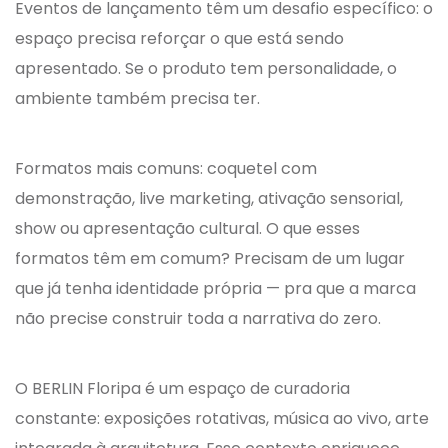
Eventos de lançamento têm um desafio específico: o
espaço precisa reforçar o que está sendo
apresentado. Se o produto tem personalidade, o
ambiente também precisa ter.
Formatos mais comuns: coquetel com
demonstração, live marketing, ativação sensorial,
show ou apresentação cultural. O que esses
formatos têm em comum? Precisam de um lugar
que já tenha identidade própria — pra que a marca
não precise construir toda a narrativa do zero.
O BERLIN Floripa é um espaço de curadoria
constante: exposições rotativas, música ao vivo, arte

····················

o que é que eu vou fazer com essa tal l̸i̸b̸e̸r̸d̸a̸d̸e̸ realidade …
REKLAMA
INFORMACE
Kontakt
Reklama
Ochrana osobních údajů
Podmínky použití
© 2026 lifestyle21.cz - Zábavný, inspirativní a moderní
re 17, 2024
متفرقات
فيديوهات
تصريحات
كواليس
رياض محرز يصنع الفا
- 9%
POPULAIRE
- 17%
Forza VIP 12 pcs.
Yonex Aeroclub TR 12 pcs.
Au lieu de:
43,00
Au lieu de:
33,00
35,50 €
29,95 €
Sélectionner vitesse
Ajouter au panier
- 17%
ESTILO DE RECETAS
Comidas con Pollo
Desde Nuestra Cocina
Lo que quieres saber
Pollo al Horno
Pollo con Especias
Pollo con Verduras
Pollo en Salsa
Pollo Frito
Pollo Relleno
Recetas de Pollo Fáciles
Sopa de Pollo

····················

Scan the data, and report each line that uses the word "Pollo".

Comidas con Pollo
Pollo al Horno
Pollo con Especias
Pollo con Verduras
Pollo en Salsa
Pollo Frito
Pollo Relleno
Recetas de Pollo Fáciles
Sopa de Pollo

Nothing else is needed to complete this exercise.